Il connaissait à la préfecture de police un haut fonctionnaire sous la direction duquel se trouvaient les arrestations et les expulsions, ainsi que le service des mœurs. Il l’alla trouver, accompagné de M. Haupois-Daguillon, et il lui exposa son cas : le fils de son meilleur ami, Léon Haupois-Daguillon, était l’amant d’une femme connue sous le nom de Cara dans le monde de la galanterie, et cette femme menaçait de se faire épouser si on ne lui payait pas la somme d’un million ; dans ces conditions, que faire ? Le jeune homme était si aveuglé, si fasciné qu’il se pouvait très-bien qu’il se laissât entraîner à ce honteux mariage.

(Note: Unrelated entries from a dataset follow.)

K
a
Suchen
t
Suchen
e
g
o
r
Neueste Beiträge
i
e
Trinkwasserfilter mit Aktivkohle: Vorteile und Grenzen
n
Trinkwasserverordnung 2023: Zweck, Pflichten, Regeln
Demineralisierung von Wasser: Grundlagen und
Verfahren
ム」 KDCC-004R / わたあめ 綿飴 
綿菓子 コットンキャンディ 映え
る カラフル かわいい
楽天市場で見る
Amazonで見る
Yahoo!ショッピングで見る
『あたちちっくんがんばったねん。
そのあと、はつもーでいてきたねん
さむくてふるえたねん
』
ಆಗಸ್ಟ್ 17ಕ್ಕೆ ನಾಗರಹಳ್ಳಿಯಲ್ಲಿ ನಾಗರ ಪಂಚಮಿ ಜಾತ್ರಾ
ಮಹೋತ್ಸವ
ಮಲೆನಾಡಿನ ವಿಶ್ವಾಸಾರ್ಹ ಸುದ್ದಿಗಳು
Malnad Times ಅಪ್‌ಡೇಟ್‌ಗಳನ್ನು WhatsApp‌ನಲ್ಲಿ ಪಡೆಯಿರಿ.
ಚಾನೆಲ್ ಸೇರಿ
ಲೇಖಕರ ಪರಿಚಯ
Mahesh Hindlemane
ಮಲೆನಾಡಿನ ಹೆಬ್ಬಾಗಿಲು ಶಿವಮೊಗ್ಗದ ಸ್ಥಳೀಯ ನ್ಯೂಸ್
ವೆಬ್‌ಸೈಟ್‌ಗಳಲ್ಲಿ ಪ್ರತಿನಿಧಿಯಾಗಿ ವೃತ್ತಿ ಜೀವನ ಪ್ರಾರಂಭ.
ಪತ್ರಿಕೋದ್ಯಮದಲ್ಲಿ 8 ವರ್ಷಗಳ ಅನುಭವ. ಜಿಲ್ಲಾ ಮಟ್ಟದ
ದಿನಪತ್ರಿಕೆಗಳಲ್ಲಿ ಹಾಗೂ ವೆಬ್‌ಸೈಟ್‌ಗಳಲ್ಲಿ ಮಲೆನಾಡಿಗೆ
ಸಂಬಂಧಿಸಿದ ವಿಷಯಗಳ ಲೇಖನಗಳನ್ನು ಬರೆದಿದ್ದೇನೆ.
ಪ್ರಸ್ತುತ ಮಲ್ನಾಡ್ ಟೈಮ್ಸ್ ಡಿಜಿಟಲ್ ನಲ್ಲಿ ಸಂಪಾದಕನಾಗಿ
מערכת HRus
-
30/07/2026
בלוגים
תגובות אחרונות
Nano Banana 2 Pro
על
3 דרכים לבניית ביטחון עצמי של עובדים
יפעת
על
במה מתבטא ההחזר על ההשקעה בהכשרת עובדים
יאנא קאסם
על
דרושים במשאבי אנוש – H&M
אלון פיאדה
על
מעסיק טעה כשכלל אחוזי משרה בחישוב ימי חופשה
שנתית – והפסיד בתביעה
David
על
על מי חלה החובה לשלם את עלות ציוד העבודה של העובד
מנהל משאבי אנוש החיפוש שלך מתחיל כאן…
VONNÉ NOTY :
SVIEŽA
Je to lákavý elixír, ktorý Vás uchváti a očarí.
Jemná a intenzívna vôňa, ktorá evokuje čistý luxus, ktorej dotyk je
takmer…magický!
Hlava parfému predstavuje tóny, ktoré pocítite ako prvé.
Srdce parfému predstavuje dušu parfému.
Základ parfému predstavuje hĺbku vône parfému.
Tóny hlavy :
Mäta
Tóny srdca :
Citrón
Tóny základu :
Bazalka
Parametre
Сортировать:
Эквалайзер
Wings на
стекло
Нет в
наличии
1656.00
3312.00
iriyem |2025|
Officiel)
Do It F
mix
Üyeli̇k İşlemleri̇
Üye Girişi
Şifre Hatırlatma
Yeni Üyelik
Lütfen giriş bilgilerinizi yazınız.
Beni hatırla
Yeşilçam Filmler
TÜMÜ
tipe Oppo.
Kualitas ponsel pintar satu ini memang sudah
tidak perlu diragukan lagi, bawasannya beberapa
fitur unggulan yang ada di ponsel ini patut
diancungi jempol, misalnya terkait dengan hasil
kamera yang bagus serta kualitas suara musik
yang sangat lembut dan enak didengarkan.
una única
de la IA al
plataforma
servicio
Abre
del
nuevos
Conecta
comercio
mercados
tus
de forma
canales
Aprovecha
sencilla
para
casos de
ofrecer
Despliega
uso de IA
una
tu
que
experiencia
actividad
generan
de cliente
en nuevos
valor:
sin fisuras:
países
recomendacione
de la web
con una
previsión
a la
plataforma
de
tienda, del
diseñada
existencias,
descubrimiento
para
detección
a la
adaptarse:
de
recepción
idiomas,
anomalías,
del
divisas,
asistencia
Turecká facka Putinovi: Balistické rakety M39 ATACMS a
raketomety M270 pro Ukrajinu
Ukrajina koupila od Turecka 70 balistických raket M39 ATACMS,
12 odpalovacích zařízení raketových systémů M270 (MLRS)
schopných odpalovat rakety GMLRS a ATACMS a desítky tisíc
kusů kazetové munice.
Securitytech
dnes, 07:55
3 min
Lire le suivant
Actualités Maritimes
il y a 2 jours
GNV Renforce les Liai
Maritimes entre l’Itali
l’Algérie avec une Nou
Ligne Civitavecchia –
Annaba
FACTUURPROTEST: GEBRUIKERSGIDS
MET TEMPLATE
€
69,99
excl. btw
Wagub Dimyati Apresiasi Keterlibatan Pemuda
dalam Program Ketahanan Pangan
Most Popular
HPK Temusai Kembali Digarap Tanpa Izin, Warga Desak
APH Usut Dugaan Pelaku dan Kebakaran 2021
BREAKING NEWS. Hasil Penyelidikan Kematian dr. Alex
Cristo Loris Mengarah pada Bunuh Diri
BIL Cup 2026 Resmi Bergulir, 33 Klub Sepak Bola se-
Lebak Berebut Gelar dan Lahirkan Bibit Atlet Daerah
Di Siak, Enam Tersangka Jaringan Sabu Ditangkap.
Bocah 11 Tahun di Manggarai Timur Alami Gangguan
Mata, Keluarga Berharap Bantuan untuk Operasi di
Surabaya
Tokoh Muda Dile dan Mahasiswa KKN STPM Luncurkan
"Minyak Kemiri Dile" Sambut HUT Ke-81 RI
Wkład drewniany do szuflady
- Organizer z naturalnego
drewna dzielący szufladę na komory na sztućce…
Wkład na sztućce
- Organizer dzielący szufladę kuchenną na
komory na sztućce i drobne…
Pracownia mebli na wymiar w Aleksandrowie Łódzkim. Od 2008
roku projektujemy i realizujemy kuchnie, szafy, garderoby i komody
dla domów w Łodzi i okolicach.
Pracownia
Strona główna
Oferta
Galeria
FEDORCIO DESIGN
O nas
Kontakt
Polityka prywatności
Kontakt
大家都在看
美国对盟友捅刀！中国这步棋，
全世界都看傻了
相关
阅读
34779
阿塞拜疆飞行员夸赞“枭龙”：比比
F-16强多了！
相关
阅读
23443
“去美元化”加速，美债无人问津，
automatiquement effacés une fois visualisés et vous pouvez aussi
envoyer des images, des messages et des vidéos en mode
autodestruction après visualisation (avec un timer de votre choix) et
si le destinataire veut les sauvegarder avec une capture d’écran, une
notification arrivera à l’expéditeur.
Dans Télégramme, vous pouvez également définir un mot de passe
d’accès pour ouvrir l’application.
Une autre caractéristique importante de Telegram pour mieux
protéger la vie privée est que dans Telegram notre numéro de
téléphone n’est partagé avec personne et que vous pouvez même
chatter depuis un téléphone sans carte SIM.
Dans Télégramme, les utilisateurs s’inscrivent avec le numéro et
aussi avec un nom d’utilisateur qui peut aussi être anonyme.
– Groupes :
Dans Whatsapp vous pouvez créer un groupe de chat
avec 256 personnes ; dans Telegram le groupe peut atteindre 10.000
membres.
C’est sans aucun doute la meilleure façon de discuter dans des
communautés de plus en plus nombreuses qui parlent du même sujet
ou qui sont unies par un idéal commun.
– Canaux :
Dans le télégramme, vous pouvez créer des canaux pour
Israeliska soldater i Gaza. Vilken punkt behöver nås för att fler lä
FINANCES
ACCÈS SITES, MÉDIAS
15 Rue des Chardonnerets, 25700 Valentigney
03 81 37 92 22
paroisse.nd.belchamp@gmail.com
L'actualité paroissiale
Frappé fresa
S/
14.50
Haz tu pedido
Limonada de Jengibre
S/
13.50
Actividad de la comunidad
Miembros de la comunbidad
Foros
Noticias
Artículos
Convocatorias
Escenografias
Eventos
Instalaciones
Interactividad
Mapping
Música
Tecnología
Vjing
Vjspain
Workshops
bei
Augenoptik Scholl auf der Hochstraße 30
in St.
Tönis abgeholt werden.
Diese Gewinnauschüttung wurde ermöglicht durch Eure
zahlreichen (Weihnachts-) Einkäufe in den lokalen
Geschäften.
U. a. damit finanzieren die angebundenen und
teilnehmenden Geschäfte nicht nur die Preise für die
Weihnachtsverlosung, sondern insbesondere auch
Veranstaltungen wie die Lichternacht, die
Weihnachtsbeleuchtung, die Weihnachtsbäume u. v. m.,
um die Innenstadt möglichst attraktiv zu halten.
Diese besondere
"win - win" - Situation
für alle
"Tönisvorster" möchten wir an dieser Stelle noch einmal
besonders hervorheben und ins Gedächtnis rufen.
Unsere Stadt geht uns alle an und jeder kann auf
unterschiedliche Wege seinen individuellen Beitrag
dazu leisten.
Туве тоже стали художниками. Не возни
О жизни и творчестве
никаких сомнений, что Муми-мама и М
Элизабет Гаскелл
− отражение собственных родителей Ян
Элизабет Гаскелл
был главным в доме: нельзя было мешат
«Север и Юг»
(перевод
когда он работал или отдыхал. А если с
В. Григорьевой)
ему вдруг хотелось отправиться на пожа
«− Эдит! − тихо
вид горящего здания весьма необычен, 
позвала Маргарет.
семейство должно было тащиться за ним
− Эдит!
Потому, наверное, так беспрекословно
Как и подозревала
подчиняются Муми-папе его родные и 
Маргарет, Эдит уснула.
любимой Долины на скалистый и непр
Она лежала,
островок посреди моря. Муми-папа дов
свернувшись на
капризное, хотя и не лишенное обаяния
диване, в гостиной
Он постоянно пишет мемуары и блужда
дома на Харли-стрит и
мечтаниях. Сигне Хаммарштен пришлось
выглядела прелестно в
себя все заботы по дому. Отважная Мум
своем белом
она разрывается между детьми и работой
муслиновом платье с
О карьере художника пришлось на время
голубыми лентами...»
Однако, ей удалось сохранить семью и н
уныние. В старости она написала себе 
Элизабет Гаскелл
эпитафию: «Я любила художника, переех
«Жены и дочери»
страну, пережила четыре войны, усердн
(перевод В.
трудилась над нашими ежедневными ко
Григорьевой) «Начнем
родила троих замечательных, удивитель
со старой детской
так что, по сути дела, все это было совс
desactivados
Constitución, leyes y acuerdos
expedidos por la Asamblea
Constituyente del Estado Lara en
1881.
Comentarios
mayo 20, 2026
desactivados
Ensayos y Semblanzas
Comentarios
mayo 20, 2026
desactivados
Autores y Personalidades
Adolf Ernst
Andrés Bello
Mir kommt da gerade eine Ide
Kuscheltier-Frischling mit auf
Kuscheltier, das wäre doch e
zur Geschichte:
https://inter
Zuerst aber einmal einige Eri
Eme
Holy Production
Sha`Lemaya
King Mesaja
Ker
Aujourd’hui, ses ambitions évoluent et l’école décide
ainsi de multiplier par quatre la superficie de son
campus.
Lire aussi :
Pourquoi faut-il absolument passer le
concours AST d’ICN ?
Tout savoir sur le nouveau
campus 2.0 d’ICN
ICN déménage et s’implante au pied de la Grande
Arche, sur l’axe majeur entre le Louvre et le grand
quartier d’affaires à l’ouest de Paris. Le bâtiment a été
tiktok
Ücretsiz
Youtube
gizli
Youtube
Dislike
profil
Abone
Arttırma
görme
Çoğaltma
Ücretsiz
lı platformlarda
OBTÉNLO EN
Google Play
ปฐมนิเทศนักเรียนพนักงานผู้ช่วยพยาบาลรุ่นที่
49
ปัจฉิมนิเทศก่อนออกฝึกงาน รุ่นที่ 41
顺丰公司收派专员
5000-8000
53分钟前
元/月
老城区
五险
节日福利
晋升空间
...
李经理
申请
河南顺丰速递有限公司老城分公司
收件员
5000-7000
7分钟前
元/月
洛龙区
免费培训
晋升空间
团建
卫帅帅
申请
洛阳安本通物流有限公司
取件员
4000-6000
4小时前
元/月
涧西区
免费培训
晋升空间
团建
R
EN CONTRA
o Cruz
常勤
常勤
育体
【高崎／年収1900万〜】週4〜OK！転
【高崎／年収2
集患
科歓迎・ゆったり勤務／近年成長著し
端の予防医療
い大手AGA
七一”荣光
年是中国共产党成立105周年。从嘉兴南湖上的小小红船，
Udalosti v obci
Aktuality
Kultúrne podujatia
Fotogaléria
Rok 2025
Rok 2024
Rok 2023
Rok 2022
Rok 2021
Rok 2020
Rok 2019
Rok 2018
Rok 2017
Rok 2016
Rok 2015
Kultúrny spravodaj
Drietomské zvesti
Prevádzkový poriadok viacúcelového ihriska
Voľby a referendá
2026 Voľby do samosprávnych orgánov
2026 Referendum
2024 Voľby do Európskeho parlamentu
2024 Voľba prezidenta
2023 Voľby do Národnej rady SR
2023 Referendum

M. Haupois ne put pas laisser passer cette parole sans dire que pour lui il ne croyait pas ce mariage possible ; mais, bien que, jusqu’à un certain point, rassuré de ce côté, il n’en désirait pas moins voir finir une liaison déshonorante qui faisait son désespoir et celui de toute sa famille.

— Et qui vous fait espérer que ce mariage n’est pas possible ? demanda le fonctionnaire de la préfecture.

— Les idées d’honneur et de respect dans lesquelles mon fils a été élevé.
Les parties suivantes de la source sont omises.